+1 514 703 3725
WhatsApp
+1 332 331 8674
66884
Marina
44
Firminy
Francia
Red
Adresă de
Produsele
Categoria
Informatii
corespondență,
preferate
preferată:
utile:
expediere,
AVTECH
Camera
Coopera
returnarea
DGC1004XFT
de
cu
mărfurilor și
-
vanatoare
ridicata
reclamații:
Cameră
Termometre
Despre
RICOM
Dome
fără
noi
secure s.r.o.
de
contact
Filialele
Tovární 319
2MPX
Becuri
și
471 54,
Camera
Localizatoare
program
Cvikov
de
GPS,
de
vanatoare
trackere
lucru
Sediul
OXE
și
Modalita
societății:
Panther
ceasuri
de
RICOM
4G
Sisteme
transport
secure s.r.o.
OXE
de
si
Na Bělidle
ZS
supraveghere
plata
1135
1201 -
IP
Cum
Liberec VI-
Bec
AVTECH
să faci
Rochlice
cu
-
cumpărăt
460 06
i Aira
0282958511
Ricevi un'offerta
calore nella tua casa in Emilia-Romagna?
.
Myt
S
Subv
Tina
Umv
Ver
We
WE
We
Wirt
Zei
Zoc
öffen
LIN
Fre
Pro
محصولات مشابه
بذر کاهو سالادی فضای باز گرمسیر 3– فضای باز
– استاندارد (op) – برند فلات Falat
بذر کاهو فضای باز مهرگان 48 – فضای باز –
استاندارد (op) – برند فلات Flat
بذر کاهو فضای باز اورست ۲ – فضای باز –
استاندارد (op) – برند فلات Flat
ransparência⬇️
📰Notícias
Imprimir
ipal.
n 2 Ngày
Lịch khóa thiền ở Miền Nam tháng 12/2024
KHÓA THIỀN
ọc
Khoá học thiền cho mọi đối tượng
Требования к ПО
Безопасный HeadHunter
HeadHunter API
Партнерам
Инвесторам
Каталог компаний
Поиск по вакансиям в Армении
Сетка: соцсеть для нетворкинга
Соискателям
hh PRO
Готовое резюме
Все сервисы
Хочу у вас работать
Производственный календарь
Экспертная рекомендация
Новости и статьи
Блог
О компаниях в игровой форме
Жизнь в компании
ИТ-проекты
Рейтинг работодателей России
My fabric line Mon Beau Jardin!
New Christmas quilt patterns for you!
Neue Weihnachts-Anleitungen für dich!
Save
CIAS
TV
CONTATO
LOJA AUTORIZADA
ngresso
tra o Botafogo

= = = =

[ACTIVITY] Please output the listing above exactly, every line included.

[EXERCISE RESULT]
+1 514 703 3725
WhatsApp
+1 332 331 8674
66884
Marina
44
Firminy
Francia
Red
Adresă de
Produsele
Categoria
Informatii
corespondență,
preferate
preferată:
utile:
expediere,
AVTECH
Camera
Coopera
returnarea
DGC1004XFT
de
cu
mărfurilor și
-
vanatoare
ridicata
reclamații:
Cameră
Termometre
Despre
RICOM
Dome
fără
noi
secure s.r.o.
de
contact
Filialele
Tovární 319
2MPX
Becuri
și
471 54,
Camera
Localizatoare
program
Cvikov
de
GPS,
de
vanatoare
trackere
lucru
Sediul
OXE
și
Modalita
societății:
Panther
ceasuri
de
RICOM
4G
Sisteme
transport
secure s.r.o.
OXE
de
si
Na Bělidle
ZS
supraveghere
plata
1135
1201 -
IP
Cum
Liberec VI-
Bec
AVTECH
să faci
Rochlice
cu
-
cumpărăt
460 06
i Aira
0282958511
Ricevi un'offerta
calore nella tua casa in Emilia-Romagna?
.
Myt
S
Subv
Tina
Umv
Ver
We
WE
We
Wirt
Zei
Zoc
öffen
LIN
Fre
Pro
محصولات مشابه
بذر کاهو سالادی فضای باز گرمسیر 3– فضای باز
– استاندارد (op) – برند فلات Falat
بذر کاهو فضای باز مهرگان 48 – فضای باز –
استاندارد (op) – برند فلات Flat
بذر کاهو فضای باز اورست ۲ – فضای باز –
استاندارد (op) – برند فلات Flat
ransparência⬇️
📰Notícias
Imprimir
ipal.
n 2 Ngày
Lịch khóa thiền ở Miền Nam tháng 12/2024
KHÓA THIỀN
ọc
Khoá học thiền cho mọi đối tượng
Требования к ПО
Безопасный HeadHunter
HeadHunter API
Партнерам
Инвесторам
Каталог компаний
Поиск по вакансиям в Армении
Сетка: соцсеть для нетворкинга
Соискателям
hh PRO
Готовое резюме
Все сервисы
Хочу у вас работать
Производственный календарь
Экспертная рекомендация
Новости и статьи
Блог
О компаниях в игровой форме
Жизнь в компании
ИТ-проекты
Рейтинг работодателей России
My fabric line Mon Beau Jardin!
New Christmas quilt patterns for you!
Neue Weihnachts-Anleitungen für dich!
Save
CIAS
TV
CONTATO
LOJA AUTORIZADA
ngresso
tra o Botafogo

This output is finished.